Bush approval rating dips to 39 percent: poll (AP) Updated: 2005-10-13 21:55
President George W. Bush's job approval rating has fallen to a new low of 39
percent in an NBC News/Wall Street Journal poll released on Wednesday.
Bush's approval rating dipped in the poll below a mid-September ranking of 40
percent. The survey also found only 28 percent of respondents believed the
country was headed in the right direction, NBC reported.
Bush's political challenges have been piling up in recent weeks, from
criticism over his handling of Hurricane Katrina, to growing unease over rising
gas prices to conservative discord over the nomination of Harriet Miers to the
U.S. Supreme Court.
Many conservatives are outraged that Bush picked the White House insider with
no judicial experience instead of a judge with clear-cut conservative
credentials who could be counted on to move the high court firmly to the right.
Twenty-nine percent of people surveyed said Miers was qualified to serve on
the highest court in the United States, while 24 percent thought she was not
qualified and 46 percent said they did not know enough about her, NBC said.
The poll also found that strong majorities did not believe that recent
charges against former House Republican leader Tom DeLay of Texas or a federal
investigation of Senate Majority Leader Bill Frist, a Tennessee Republican, were
politically motivated, NBC said.
DeLay has been indicted in Texas on money-laundering and conspiracy charges
linked to campaign financing.
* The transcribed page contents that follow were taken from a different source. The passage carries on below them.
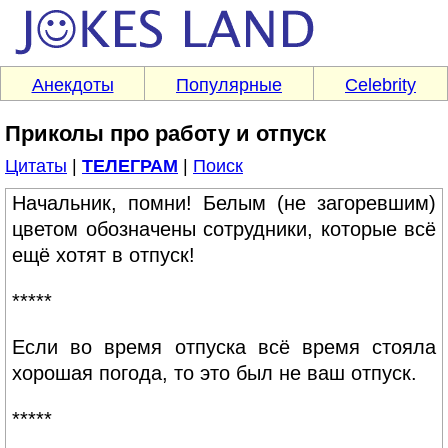
Анекдоты
Популярные
Celebrity
Приколы про работу и отпуск
Цитаты
|
ТЕЛЕГРАМ
|
Поиск
Начальник, помни! Белым (не загоревшим)
цветом обозначены сотрудники, которые всё
ещё хотят в отпуск!
*****
Если во время отпуска всё время стояла
хорошая погода, то это был не ваш отпуск.
*****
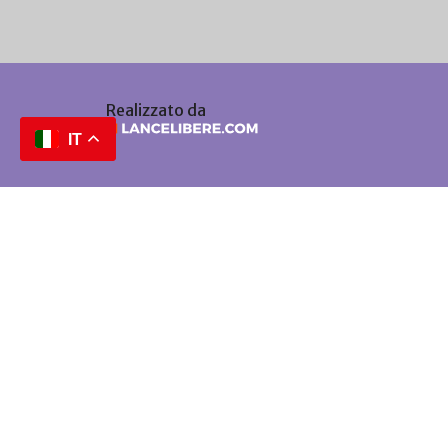
Realizzato da
IT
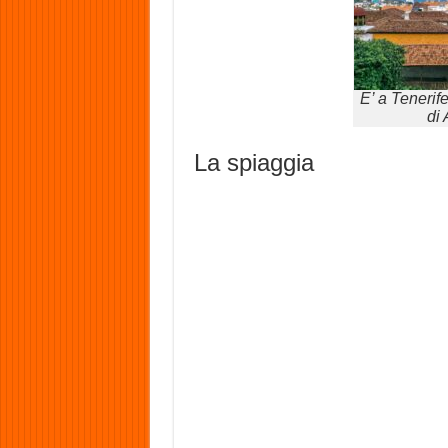
E’ a Tenerife
di 
La spiaggia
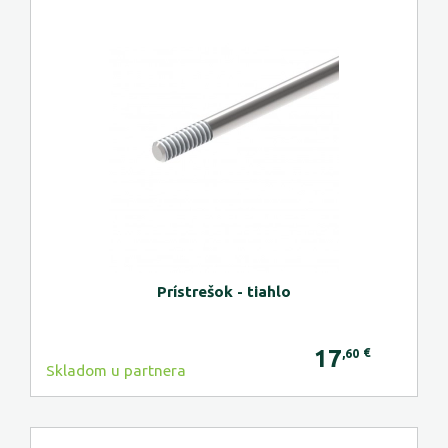
Prístrešok - tiahlo
17
€
,60
Skladom u partnera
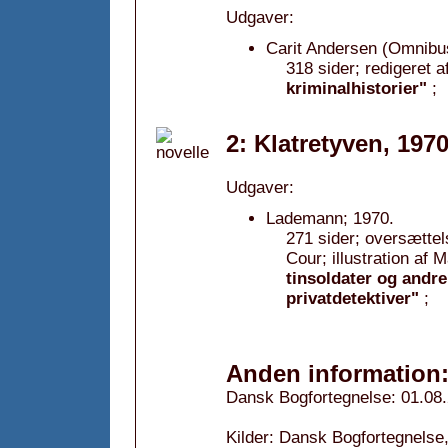
Udgaver:
Carit Andersen (Omnibu
318 sider; redigeret 
kriminalhistorier"
;
2: Klatretyven, 197
Udgaver:
Lademann; 1970.
271 sider; oversættel
Cour; illustration af
tinsoldater og andr
privatdetektiver"
;
Anden information
Dansk Bogfortegnelse: 01.08
Kilder: Dansk Bogfortegnelse,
Frist is being investigated over a stock sale.
With the 2006 congressional elections a year away, 48 percent of respondents
said they preferred a Democratic-controlled Congress, compared with 39 percent
who said they preferred Republican leadership, NBC said.
The 9-point difference was the largest margin between the parties in the 11
years the NBC News/Wall Street Journal poll had been tracking the question, NBC
said.
The poll of 807 adults was conducted from Saturday to Monday and had a margin
of error of plus or minus 3.4 percentage points.